I refer you to the bottom of page 920, in chapter 21 of the work by Montpetit and Marleau, where the responsibilities of legislative counsel are explained. Footnote 159 refers back to the 13th report of the Standing Committee on Procedure and House Affairs that was presented in the House on November 26, 1997, and adopted on November 4, 1998. The duties of legislative counsel are relatively clear, and members have been made aware of them. A debate and discussions on that topic were held.

As for the issue of confidentiality and trust, which was raised as a question of privilege by my colleague from Rimouski- Mitis and our colleague from the Reform Party at the time, which has become the Canadian Alliance, it seemed to be quite new. In his response, the Speaker said that there was no database for legislative counsel as the honourable member seems to believe there was. Having said that, the Speaker implied that it was a situation that had always existed.

Mr. Chairman, we were however told that it had not always been like that.
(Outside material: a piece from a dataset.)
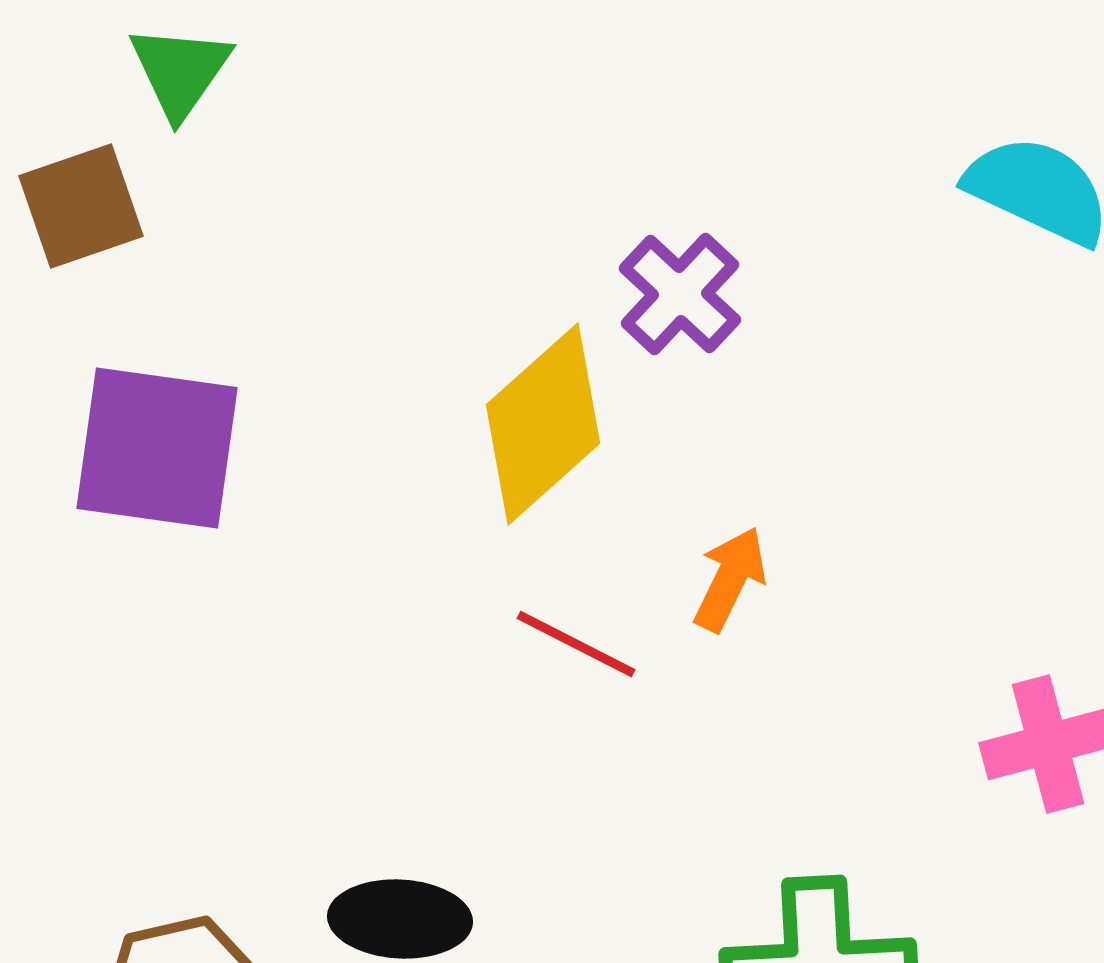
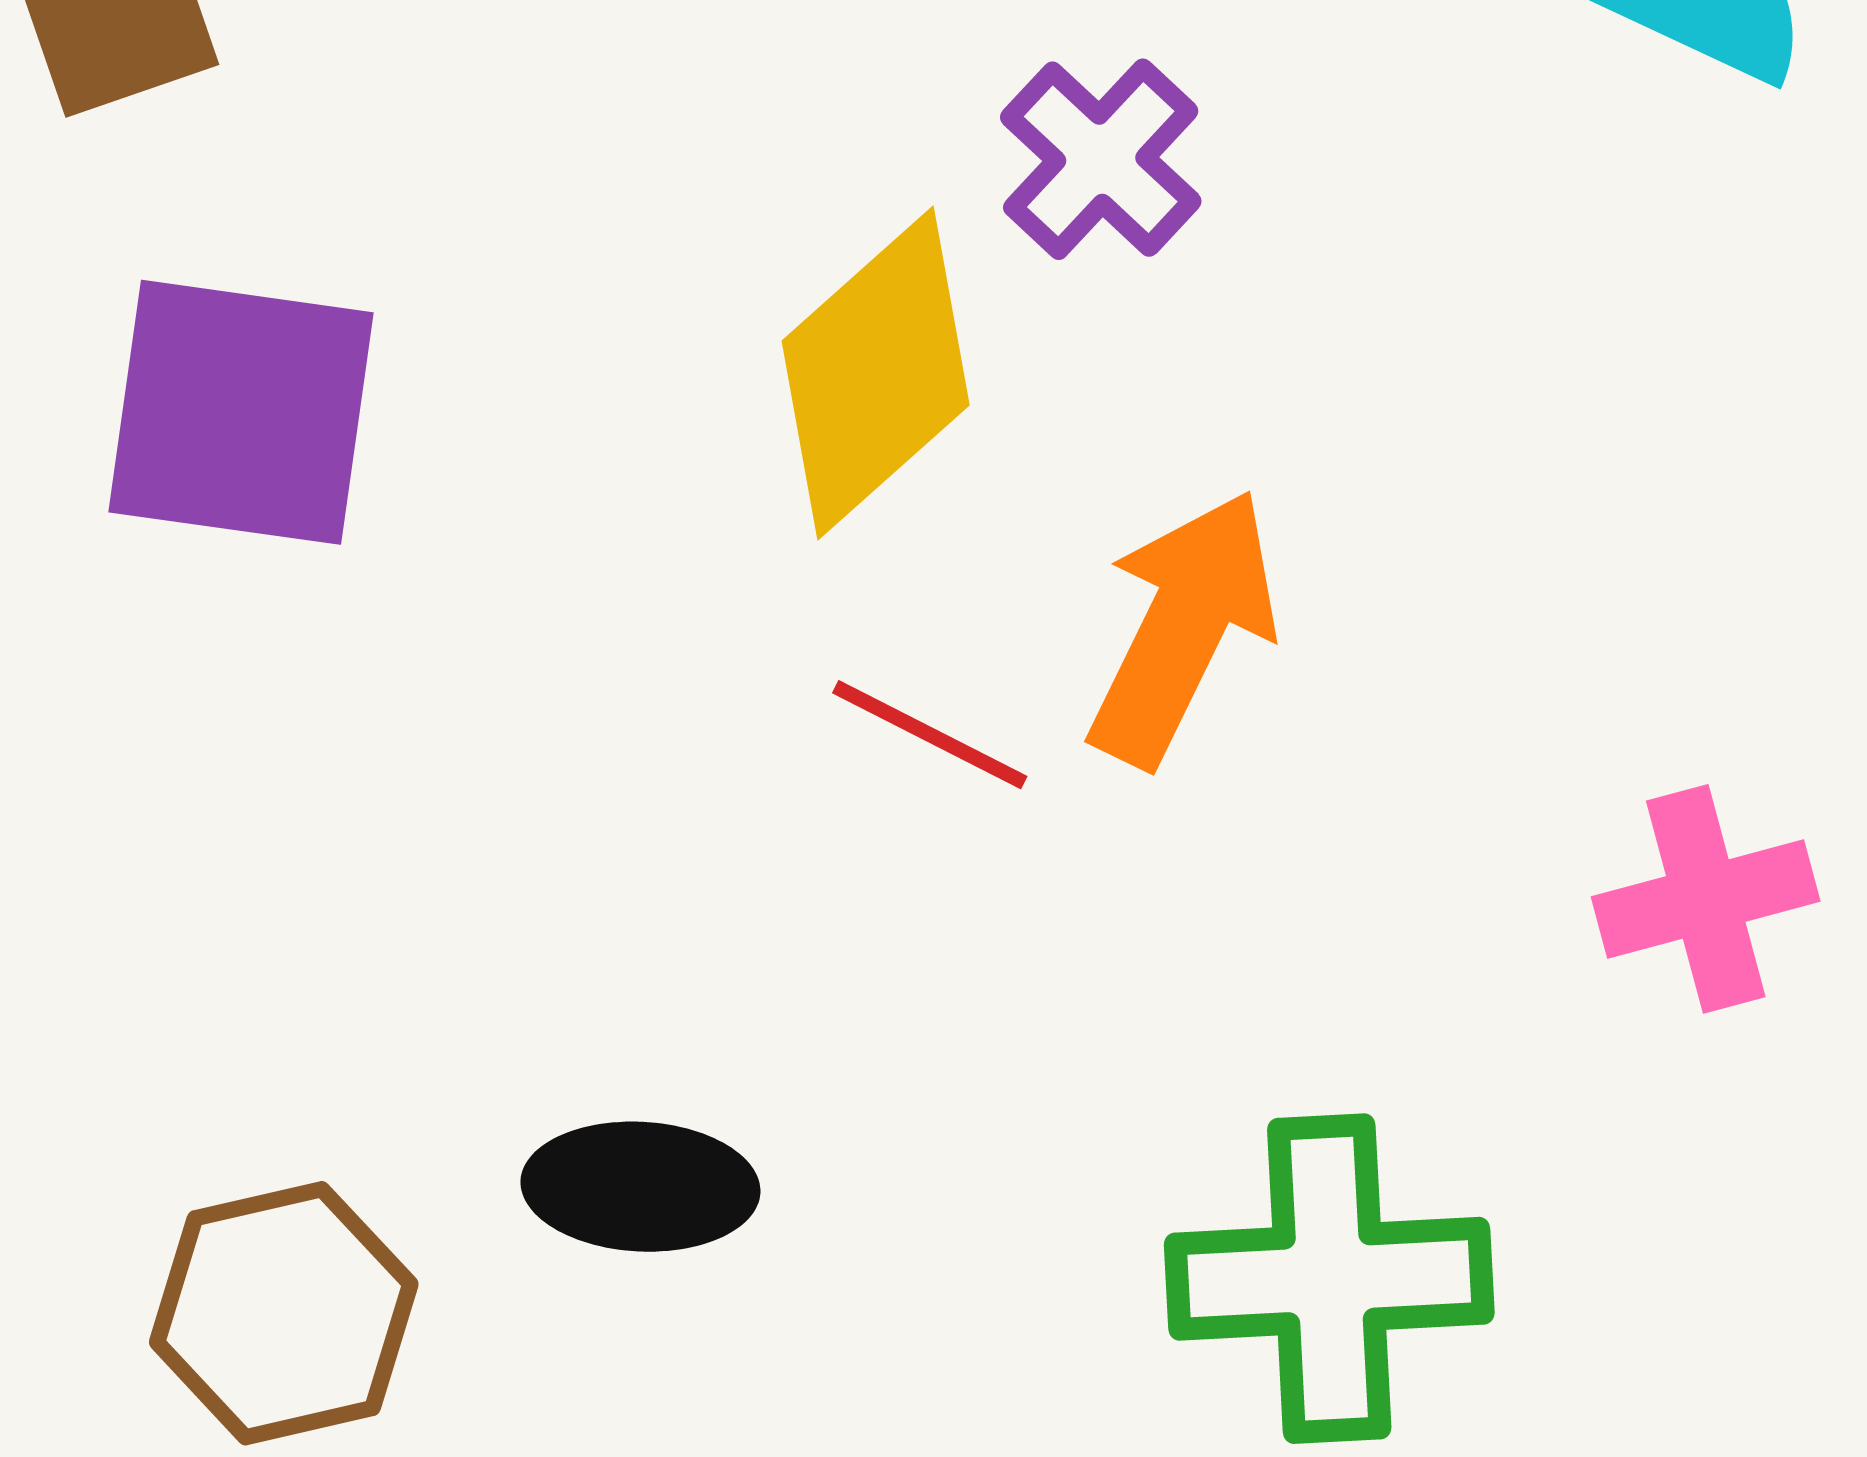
orange arrow: (730, 579) -> (1183, 628), size x1.6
Changes were allegedly made some time ago with respect to confidentiality, and it seems that none of us were informed. Although I am a member of the Board of Internal Economy, I was not informed. Of course, there were discussions with respect to resources, but we were never informed of changes with respect to confidentiality.

Mr. Marleau, have there been changes in recent years with respect to solicitor-client privilege and the confidentiality that must exist in these situations, and if yes, when?

Mr. Robert Marleau: I must start by saying that when I was preparing for this meeting, as well as prior to and after the debate that was held in the House, I was unable to find any decision by the Board of Internal Economy or the House stating that the relationship between members and legislative drafters was a solicitor-client relationship.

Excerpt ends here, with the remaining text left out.